China’s influence is growing in Laos, but the country’s foreign relations present a more complex picture.

On China’s Doorstep, Laos Plays a Careful Game of Balancing

Concrete pylons belonging to the Laos-China railway outside the Lao capital Vientiane, November 12, 2018.

Credit: Sebastian Strangio

Recent years have witnessed much concern about the expanding scale of China’s influence within Laos. Almost half of Laos’ total public debt is now held by China. The Chinese state-owned company China Southern Power Grid now holds a controlling stake in Laos’ national power grid, and in December this year, the highly contentious Lao-China high-speed railway is scheduled to begin operating.

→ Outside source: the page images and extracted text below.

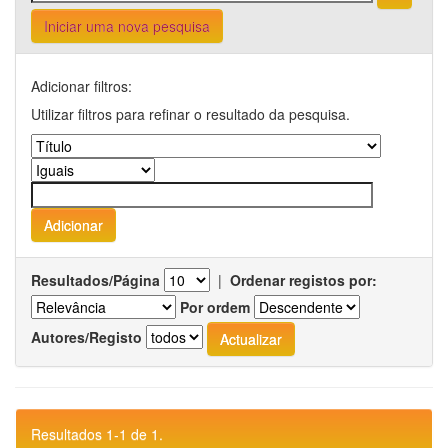
Iniciar uma nova pesquisa
Adicionar filtros:
Utilizar filtros para refinar o resultado da pesquisa.
Resultados/Página
|
Ordenar registos por:
Por ordem
Autores/Registo
Resultados 1-1 de 1.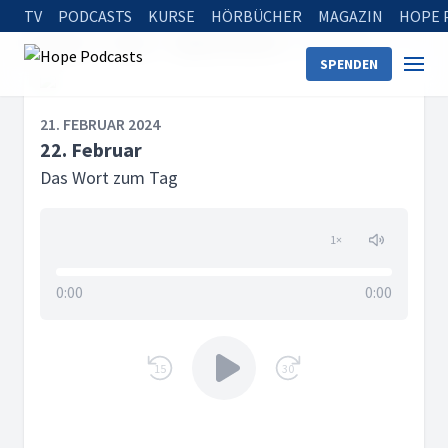
TV
PODCASTS
KURSE
HÖRBÜCHER
MAGAZIN
HOPE 
Startseite
Serien
Tägliche Andacht
22. Februar
SPENDEN
21. FEBRUAR 2024
22. Februar
Das Wort zum Tag
1
×
0:00
0:00
15
30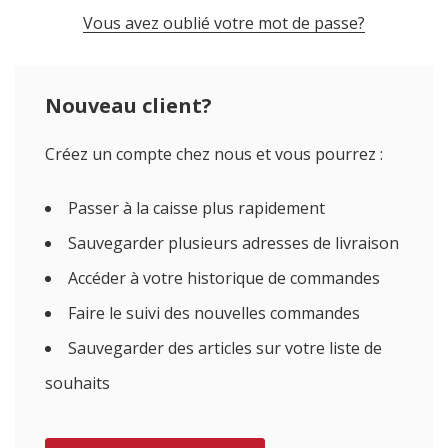
Vous avez oublié votre mot de passe?
Nouveau client?
Créez un compte chez nous et vous pourrez :
Passer à la caisse plus rapidement
Sauvegarder plusieurs adresses de livraison
Accéder à votre historique de commandes
Faire le suivi des nouvelles commandes
Sauvegarder des articles sur votre liste de
souhaits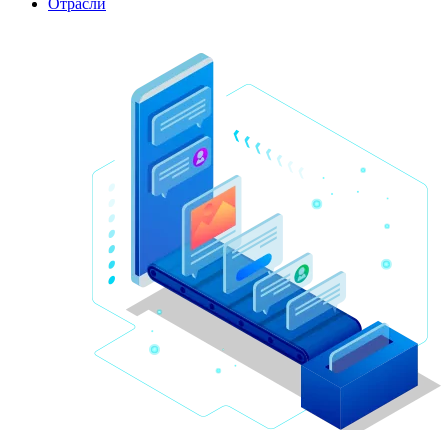
Отрасли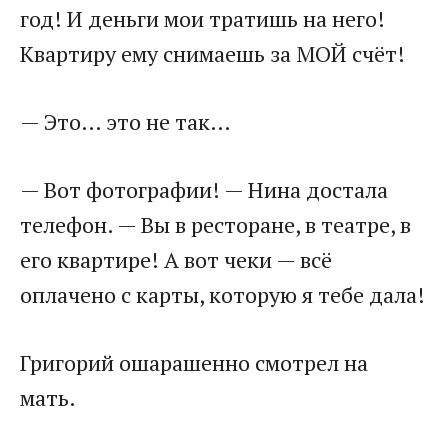
год! И деньги мои тратишь на него!
Квартиру ему снимаешь за МОЙ счёт!
— Это… это не так…
— Вот фотографии! — Нина достала
телефон. — Вы в ресторане, в театре, в
его квартире! А вот чеки — всё
оплачено с карты, которую я тебе дала!
Григорий ошарашенно смотрел на
мать.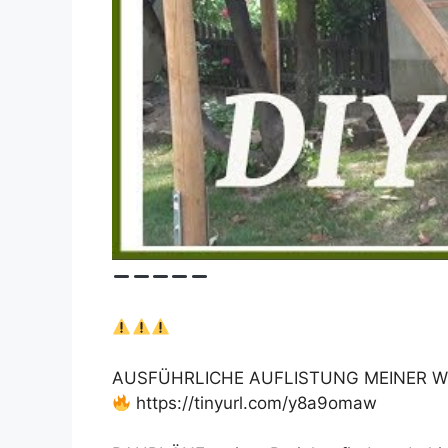
AUSFÜHRLICHE AUFLISTUNG MEINER W
https://tinyurl.com/y8a9omaw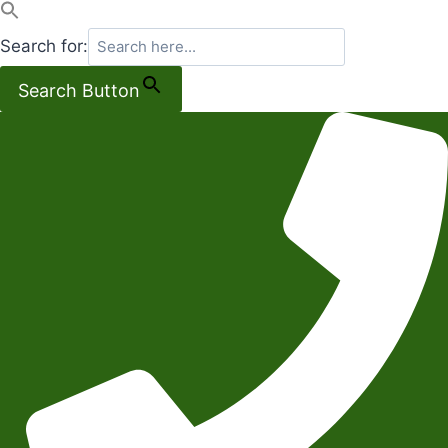
Search for:
Search Button
Salta
al
contenuto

This year also marks the 60th anniversary of diplomatic relations between China and Laos and, with the recent appointment of Khemmani Pholsena to Minister of the Presidential Office, the anniversary year will also likely see a further strengthening of political ties between the two countries.

According to a 2017 media release from China’s Ministry of Foreign Affairs, “the Pholsena family is China’s good friend and old friend,” and several family members attended the same school – the Beijing Bayi School – as President Xi Jinping.

Laos’ party system is interwoven with powerful elite families that jostle to shape political and economic policy, and when Xi Jinping traveled to Vientiane in 2017 he spent time with Khemmani and her family.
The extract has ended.